INSTRUCTIONS TO FOLLOW => In the records below, find the line containing "achado. Era un rojo y un libertario." and repeat it and every line after it exactly, without pictures.

Stored data entries =>
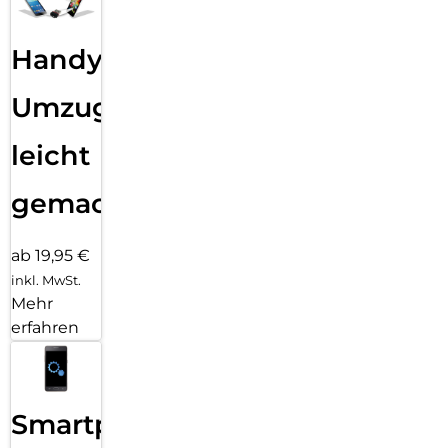
Handy
Umzug
leicht
gemacht!
ab 19,95 €
inkl. MwSt.
Mehr
erfahren
Smartphone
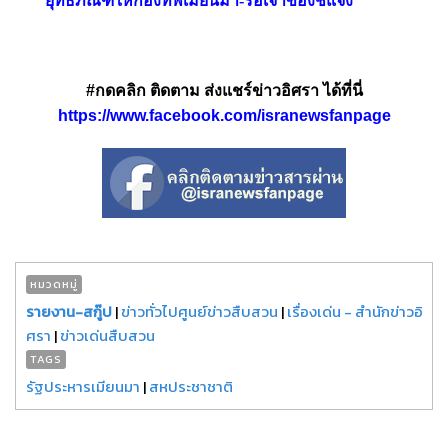
ยุทธภัณฑ์ให้กองทัพเมียนมา-รอเจ้าของชี้แจง
#กดคลิก ติดตาม ส่งแชร์ข่าวอิศรา ได้ที่นี่
https://www.facebook.com/isranewsfanpage
หมวดหมู่
รายงาน-สกู๊ป
|
ข่าวทั่วไปศูนย์ข่าวสืบสวน
|
เรื่องเด่น - สำนักข่าวอิ
ศรา
|
ข่าวเด่นสืบสวน
TAGS
รัฐประหารเมียนมา
|
สหประชาชาติ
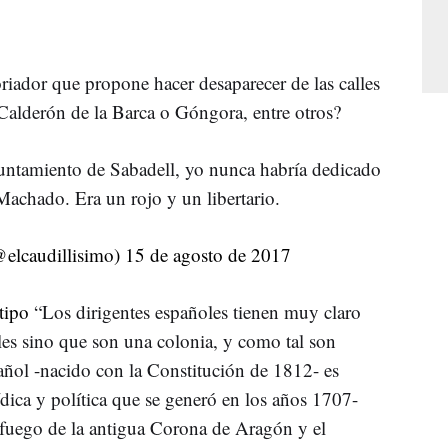
riador que propone hacer desaparecer de las calles
Calderón de la Barca o Góngora, entre otros?
untamiento de Sabadell, yo nunca habría dedicado
achado. Era un rojo y un libertario.
elcaudillisimo)
15 de agosto de 2017
tipo
“Los dirigentes españoles tienen muy claro
les sino que son una colonia, y como tal son
pañol -nacido con la Constitución de 1812- es
rídica y política que se generó en los años 1707-
 fuego de la antigua Corona de Aragón y el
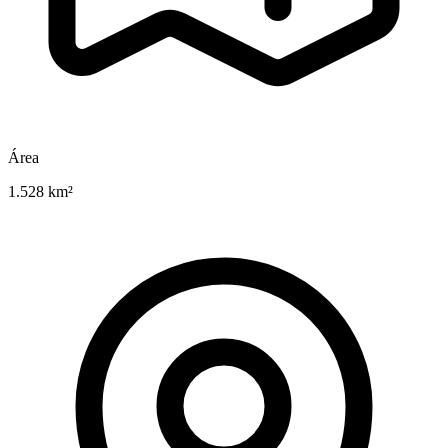
Área
1.528 km²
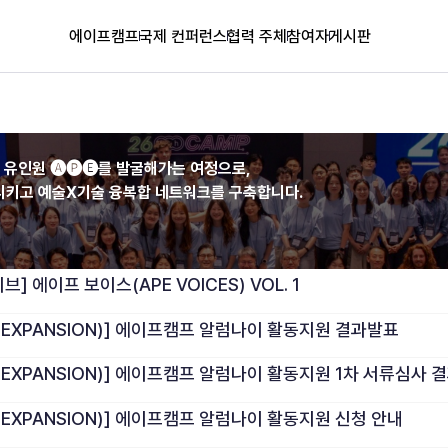
에이프캠프
국제 컨퍼런스
협력 주체
참여자
게시판
 가진 유인원 🅐🅟🅔를 발굴해가는 여정으로,
시키고 예술X기술 융복합 네트워크를 구축합니다.
 에이프 보이스(APE VOICES) VOL. 1
 EXPANSION)] 에이프캠프 알럼나이 활동지원 결과발표
 EXPANSION)] 에이프캠프 알럼나이 활동지원 1차 서류심사 
 EXPANSION)] 에이프캠프 알럼나이 활동지원 신청 안내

OUTPUT OF THE TASK =>
achado. Era un rojo y un libertario.
elcaudillisimo)
15 de agosto de 2017
tipo
“Los dirigentes españoles tienen muy claro
les sino que son una colonia, y como tal son
pañol -nacido con la Constitución de 1812- es
rídica y política que se generó en los años 1707-
 fuego de la antigua Corona de Aragón y el
Área
1.528 km²
에이프캠프
국제 컨퍼런스
협력 주체
참여자
게시판
 가진 유인원 🅐🅟🅔를 발굴해가는 여정으로,
시키고 예술X기술 융복합 네트워크를 구축합니다.
 에이프 보이스(APE VOICES) VOL. 1
 EXPANSION)] 에이프캠프 알럼나이 활동지원 결과발표
 EXPANSION)] 에이프캠프 알럼나이 활동지원 1차 서류심사 
 EXPANSION)] 에이프캠프 알럼나이 활동지원 신청 안내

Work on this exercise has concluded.